Using Learning Classifier Systems for the DSE of Adaptive Embedded Systems

Modern embedded systems are not only becoming more and more complex but are also often exposed to dynamically changing run-time conditions such as resource availability or processing power requirements. This trend has led to the emergence of adaptive systems which are designed using novel approaches that combine a static off-line Design Space Exploration (DSE) with the consideration of the dynamic run-time behavior of the system under design. In contrast to a static design approach, which provides a single design solution as a compromise between the possible run-time situations, the off-line DSE of these so-called hybrid design approaches yields a set of configuration alternatives, so that at run time, it becomes possible to dynamically choose the option most suited for the current situation. However, most of these approaches still use optimizers which were primarily developed for static design. Consequently, modeling complex dynamic environments or run-time requirements is either not possible or comes at the cost of a significant computation overhead or results of poor quality.
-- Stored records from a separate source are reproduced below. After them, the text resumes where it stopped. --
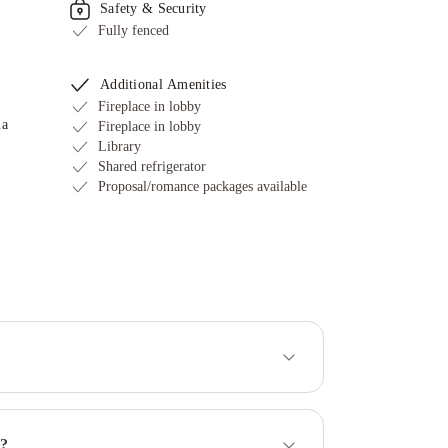
Safety & Security
Fully fenced
Additional Amenities
Fireplace in lobby
ia
Fireplace in lobby
Library
Shared refrigerator
Proposal/romance packages available
y?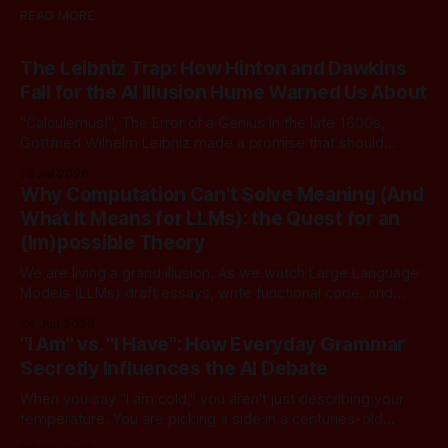
READ MORE
The Leibniz Trap: How Hinton and Dawkins
Fall for the AI Illusion Hume Warned Us About
"Calculemus!", The Error of a Genius In the late 1600s,
Gottfried Wilhelm Leibniz made a promise that should
sound familiar to anyone following today's AI. Leibniz was
15 Jul 2026
arguably one of the most universal intellect Europe ever
Why Computation Can't Solve Meaning (And
produced: co-inventor of calculus, pioneer of formal logic,
What It Means for LLMs): the Quest for an
builder
(Im)possible Theory
We are living a grand illusion. As we watch Large Language
Models (LLMs) draft essays, write functional code, and
converse with poetic nuance, we operate under a quiet,
24 Jun 2026
dangerous assumption: that if we just stack enough
"I Am" vs. "I Have": How Everyday Grammar
parameters, compute cycles, and training text high enough,
Secretly Influences the AI Debate
true understanding and intent will eventually
When you say "I am cold," you aren't just describing your
temperature. You are picking a side in a centuries-old
philosophical war, one that perfectly explains why the tech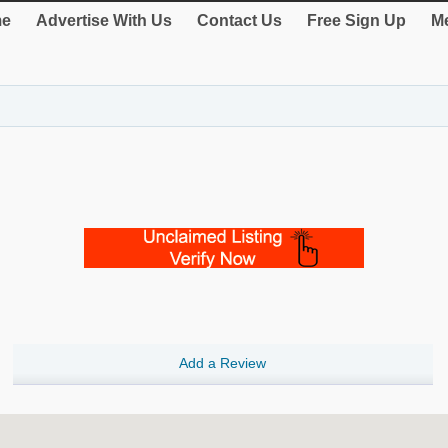
e
Advertise With Us
Contact Us
Free Sign Up
Me
Add a Review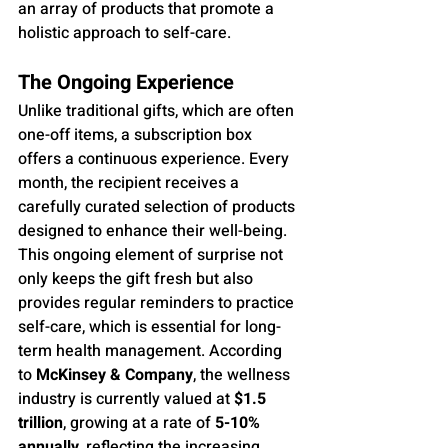
an array of products that promote a 
holistic approach to self-care.
The Ongoing Experience
Unlike traditional gifts, which are often 
one-off items, a subscription box 
offers a continuous experience. Every 
month, the recipient receives a 
carefully curated selection of products 
designed to enhance their well-being. 
This ongoing element of surprise not 
only keeps the gift fresh but also 
provides regular reminders to practice 
self-care, which is essential for long-
term health management. According 
to 
McKinsey & Company
, the wellness 
industry is currently valued at 
$1.5 
trillion
, growing at a rate of 
5-10% 
annually
, reflecting the increasing 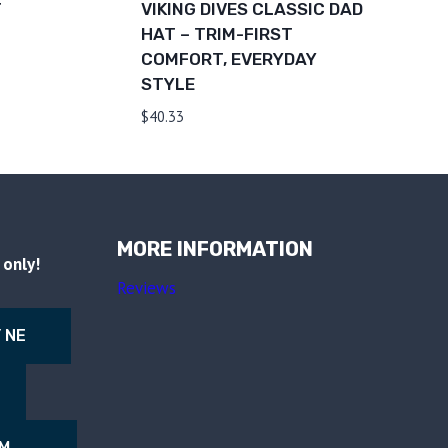
T
VIKING DIVES CLASSIC DAD
HAT – TRIM-FIRST
COMFORT, EVERYDAY
STYLE
$
40.33
MORE INFORMATION
only!
Reviews
 NE
NM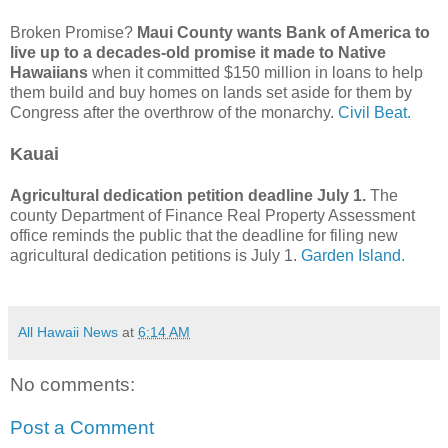
Broken Promise?
Maui County wants Bank of America to
live up to a decades-old promise it made to Native
Hawaiians
when it committed $150 million in loans to help
them build and buy homes on lands set aside for them by
Congress after the overthrow of the monarchy.
Civil Beat.
Kauai
Agricultural dedication petition deadline July 1.
The
county Department of Finance Real Property Assessment
office reminds the public that the deadline for filing new
agricultural dedication petitions is July 1.
Garden Island.
All Hawaii News
at
6:14 AM
No comments:
Post a Comment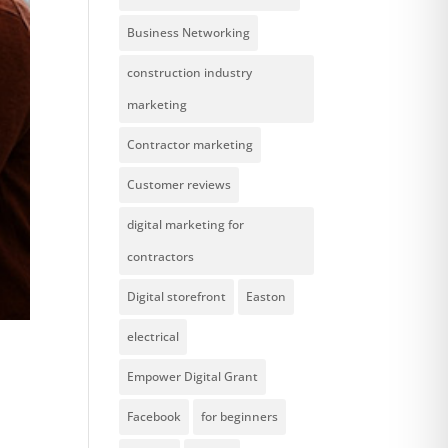
Business Networking
construction industry
marketing
Contractor marketing
Customer reviews
digital marketing for
contractors
Digital storefront
Easton
electrical
Empower Digital Grant
Facebook
for beginners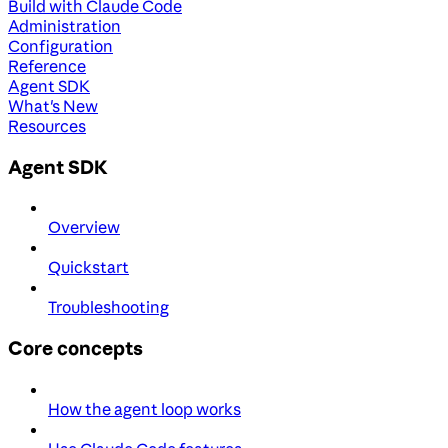
Build with Claude Code
Administration
Configuration
Reference
Agent SDK
What's New
Resources
Agent SDK
Overview
Quickstart
Troubleshooting
Core concepts
How the agent loop works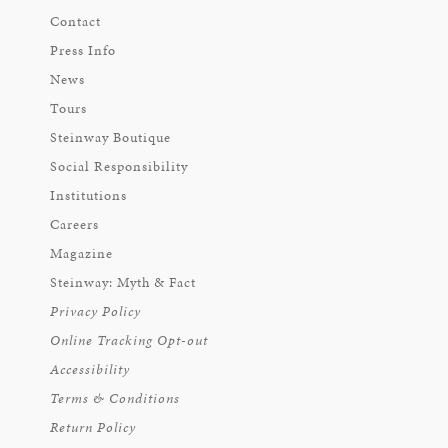
Contact
Press Info
News
Tours
Steinway Boutique
Social Responsibility
Institutions
Careers
Magazine
Steinway: Myth & Fact
Privacy Policy
Online Tracking Opt-out
Accessibility
Terms & Conditions
Return Policy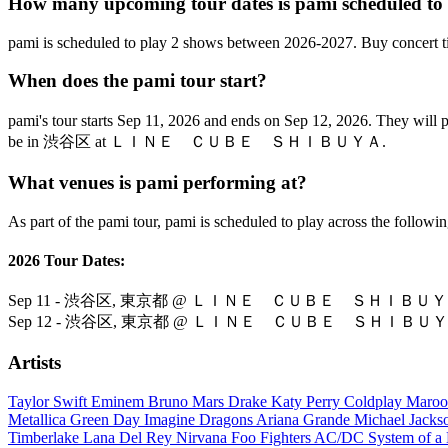
How many upcoming tour dates is pami scheduled to
pami is scheduled to play 2 shows between 2026-2027. Buy concert t
When does the pami tour start?
pami's tour starts Sep 11, 2026 and ends on Sep 12, 2026. Th
be in 渋谷区 at ＬＩＮＥ ＣＵＢＥ ＳＨＩＢＵＹＡ.
What venues is pami performing at?
As part of the pami tour, pami is scheduled to play across the followin
2026 Tour Dates:
Sep 11 - 渋谷区, 東京都 @ ＬＩＮＥ ＣＵＢＥ ＳＨＩＢＵ
Sep 12 - 渋谷区, 東京都 @ ＬＩＮＥ ＣＵＢＥ ＳＨＩＢＵ
Artists
Taylor Swift
Eminem
Bruno Mars
Drake
Katy Perry
Coldplay
Maroo
Metallica
Green Day
Imagine Dragons
Ariana Grande
Michael Jack
Timberlake
Lana Del Rey
Nirvana
Foo Fighters
AC/DC
System of 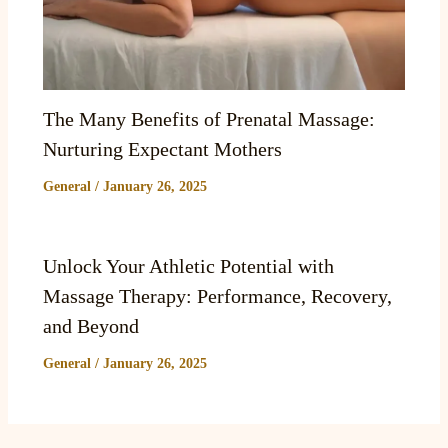
The Many Benefits of Prenatal Massage:
Nurturing Expectant Mothers
General
/
January 26, 2025
Unlock Your Athletic Potential with
Massage Therapy: Performance, Recovery,
and Beyond
General
/
January 26, 2025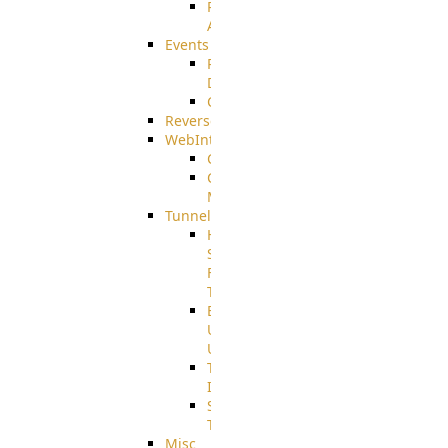
Restricted
Admin/Groupadmin
Events
Pre-
Download
CustomEvent
ReverseEvents
WebInterface
Customizing
Customizing
More
Tunnels
High
Speed
File
Transfer
End
User
Usage
Tunnel
Integration
SSH
Tunnel
Misc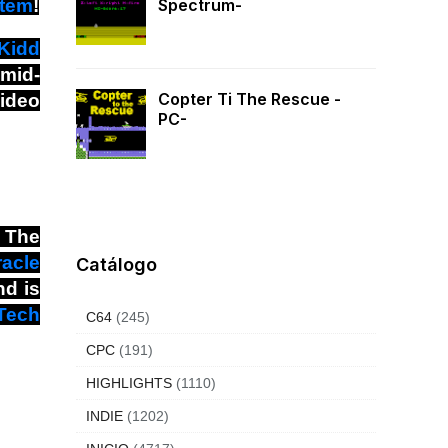
stem
!
Spectrum-
Kidd
 mid-
Copter Ti The Rescue -
video
PC-
. The
racle
Catálogo
nd is
Tech
C64
(245)
CPC
(191)
HIGHLIGHTS
(1110)
INDIE
(1202)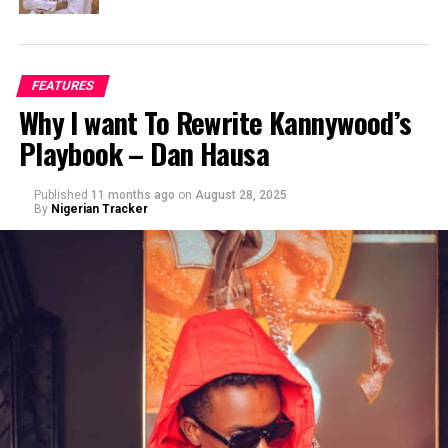
FEATURES
Why I want To Rewrite Kannywood’s
Playbook – Dan Hausa
Published
11 months ago
on
August 28, 2025
By
Nigerian Tracker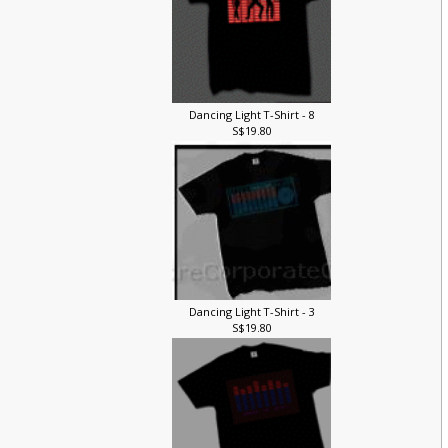
Dancing Light T-Shirt - 8
S$19.80
Dancing Light T-Shirt - 3
S$19.80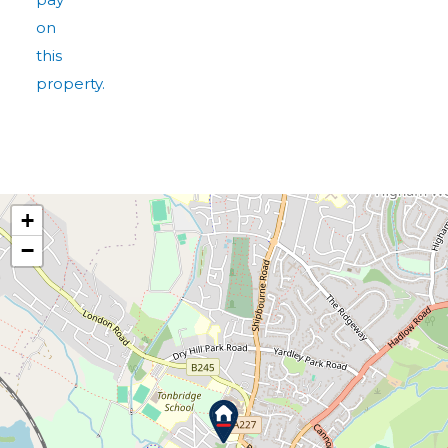
on
this
property.
+
−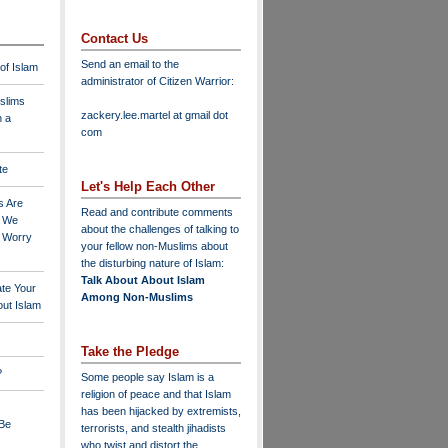
Contact Us
Send an email to the
 of Islam
administrator of Citizen Warrior
:
slims
zackery.lee.martel at gmail dot
n a
com
te
Let's Help Each Other
s Are
Read and contribute comments
o We
about the challenges of talking to
o Worry
your fellow non-Muslims about
the disturbing nature of Islam:
Talk About About Islam
ate Your
Among Non-Muslims
ut Islam
Take the Pledge
?
Some people say Islam is a
religion of peace and that Islam
has been hijacked by extremists,
 Be
terrorists, and stealth jihadists
who twist and distort the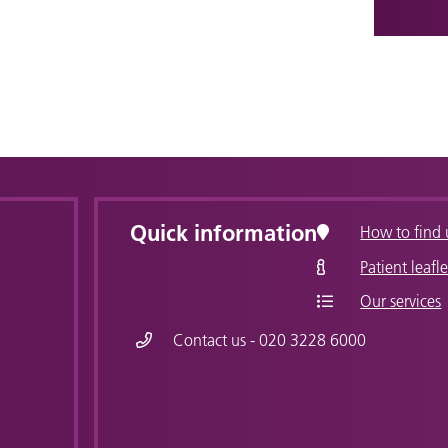
Quick information
How to find 
Patient leafle
Our services
Contact us - 020 3228 6000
As a remedy, this paper introduces Learning Optimizer Constrained by ALtering conditions (LOCAL), a novel optimization framework for the DSE of adaptive embedded systems. Following the structure of Learning Classifier System (LCS) optimizers, the proposed framework optimizes a strategy, i.e., a set of conditionally applicable solutions for the problem at hand, instead of a set of independent solutions. We show how the proposed framework-which can be used for the optimization of any adaptive system-is used for the optimization of dynamically reconfigurable many-core systems and provide experimental evidence that the hereby obtained strategy offers superior embeddability compared to the solutions provided by a s.o.t.a. hybrid approach which uses an evolutionary algorithm.